Once upon a time...: October 2006

At times we are confronted with choices, and we pick one of them based on which one is more aligned with where we want to go and our priorities. So, which one do you pick between D and E? What are D and E, first of all? They are two things which don't matter to us anyway, but we still have to make a choice, so it's like tossing a coin and taking a pick or coming up with crazy rationale and reasoning so that the choice that we make in the end makes some sense. I think, the most important factor in life is motivation, as long as we are motivated we would always want to grow, we would always want to explore the world around us, we would always want to learn something new, and unfortunately for past some time that's one thing that I've been lacking, maybe D or E were easy enough to choose between but since I just don't have any motivation left I don't care which one I pick.

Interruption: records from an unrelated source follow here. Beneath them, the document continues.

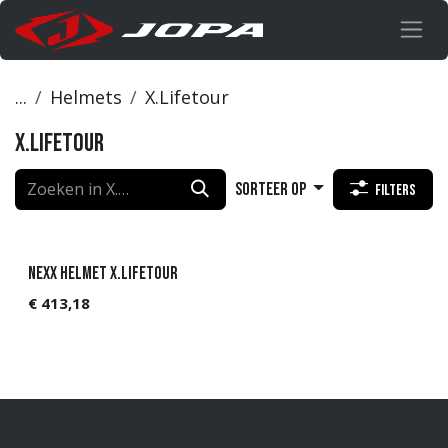
Overslaan naar inhoud
...
Helmets
X.Lifetour
X.Lifetour
Sorteer op
Filters
NEXX Helmet X.LIFETOUR
€
413,18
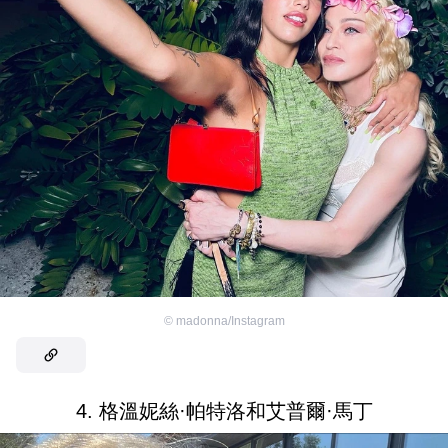
©
madonna/Instagram
4. 格溫妮絲·帕特洛和艾普爾·馬丁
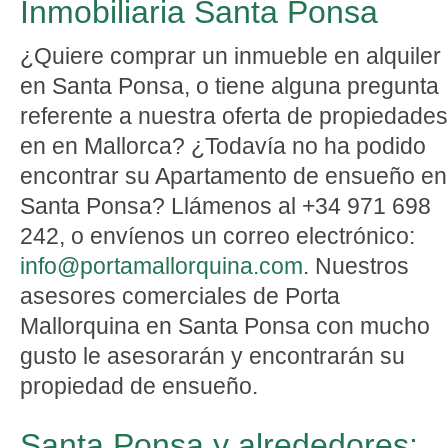
Inmobiliaria Santa Ponsa
¿Quiere comprar un inmueble en alquiler
en Santa Ponsa, o tiene alguna pregunta
referente a nuestra oferta de propiedades
en en Mallorca? ¿Todavía no ha podido
encontrar su Apartamento de ensueño en
Santa Ponsa? Llámenos al +34 971 698
242, o envíenos un correo electrónico:
info@portamallorquina.com
. Nuestros
asesores comerciales de Porta
Mallorquina en Santa Ponsa con mucho
gusto le asesorarán y encontrarán su
propiedad de ensueño.
Santa Ponsa y alrededores:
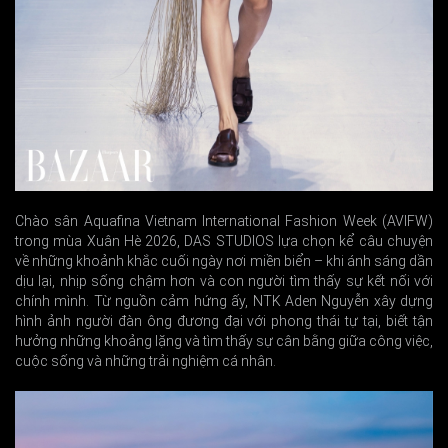
Chào sân Aquafina Vietnam International Fashion Week (AVIFW)
trong mùa Xuân Hè 2026, DAS STUDIOS lựa chọn kể câu chuyện
về những khoảnh khắc cuối ngày nơi miền biển – khi ánh sáng dần
dịu lại, nhịp sống chậm hơn và con người tìm thấy sự kết nối với
chính mình. Từ nguồn cảm hứng ấy, NTK Aden Nguyễn xây dựng
hình ảnh người đàn ông đương đại với phong thái tự tại, biết tận
hưởng những khoảng lặng và tìm thấy sự cân bằng giữa công việc,
cuộc sống và những trải nghiệm cá nhân.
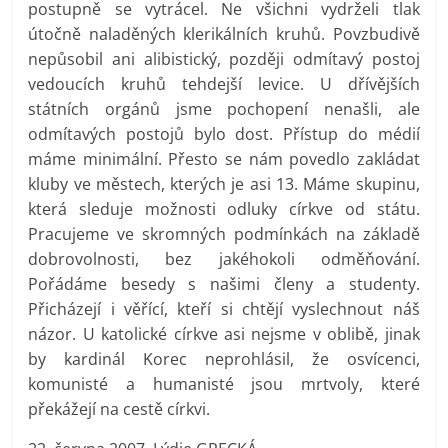
postupně se vytrácel. Ne všichni vydrželi tlak
útočně naladěných klerikálních kruhů. Povzbudivě
nepůsobil ani alibistický, později odmítavý postoj
vedoucích kruhů tehdejší levice. U dřívějších
státních orgánů jsme pochopení nenašli, ale
odmítavých postojů bylo dost. Přístup do médií
máme minimální. Přesto se nám povedlo zakládat
kluby ve městech, kterých je asi 13. Máme skupinu,
která sleduje možnosti odluky církve od státu.
Pracujeme ve skromných podmínkách na základě
dobrovolnosti, bez jakéhokoli odměňování.
Pořádáme besedy s našimi členy a studenty.
Přicházejí i věřící, kteří si chtějí vyslechnout náš
názor. U katolické církve asi nejsme v oblibě, jinak
by kardinál Korec neprohlásil, že osvícenci,
komunisté a humanisté jsou mrtvoly, které
překážejí na cestě církvi.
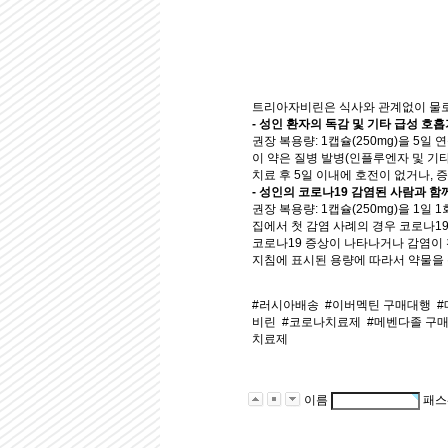
트리아자비린은 식사와 관계없이 물로
- 성인 환자의 독감 및 기타 급성 호
권장 복용량: 1캡슐(250mg)을 5일 연
이 약은 질병 발병(인플루엔자 및 기타
치료 후 5일 이내에 호전이 없거나,
- 성인의 코로나19 감염된 사람과 함
권장 복용량: 1캡슐(250mg)을 1일 
집에서 첫 감염 사례의 경우 코로나19
코로나19 증상이 나타나거나 감염이
지침에 표시된 용량에 따라서 약물을
#러시아배송
#이버멕틴 구매대행
#
비린
#코로나치료제
#메벤다졸 구
치료제
이름
패스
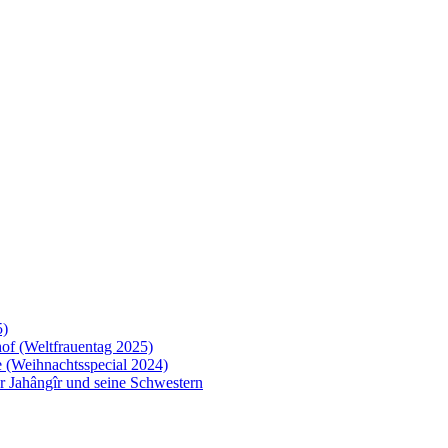
5)
of (Weltfrauentag 2025)
 (Weihnachtsspecial 2024)
 Jahângîr und seine Schwestern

Recently I stumbled upon an online version of "A brief History of Time" by Stephen Hawking, I read this book long time back, perhaps too soon for my age. So decided I'll give it another shot, the only issue is I prefer paper books over online versions and even if I have to read an ebook, I generally like reading them in MS Reader (it's got few nice features like annotating, bookmarking, and drawing among others). I know there's a plugin for MS Word which allows converting any word document to MS Reader format, so if only I could get these HTMLs to a doc file, I just have to run that converter. The easiest approach is to open all the htmls in a browser, select all text and paste in a word document but that doesn't appear to be any challenging, so I thought off automating the entire process....

A cursory look on the url naming for this book, showed that files are named from a-n (for some reason n is the first chapter, then every chapter is a-m). So the easiest way to do it w.o. any third party tool was to use curl to save these documents locally.


$curl http://www.physics.metu.edu.tr/~fizikt/html/hawking/[a-n].html -o "hawking_#1.html"

This would fetch all the documents named from a-n and save them locally as hawking_[a-n].html.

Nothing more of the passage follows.